SOURCE RECORDS Start Marker

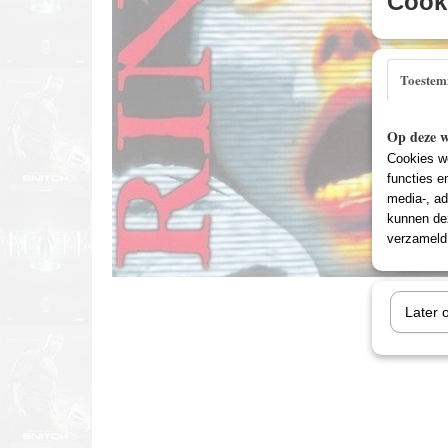
Cooki
Toeste
Op deze w
Cookies wo
functies e
media-, ad
kunnen dez
verzameld 
Later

SOURCE RECORDS End Marker

Output nothing but the records, word for word, and none of their pictures.

# [ANSWER SPACE]
Cooki
Toeste
Op deze w
Cookies wo
functies e
media-, ad
kunnen dez
verzameld 
Later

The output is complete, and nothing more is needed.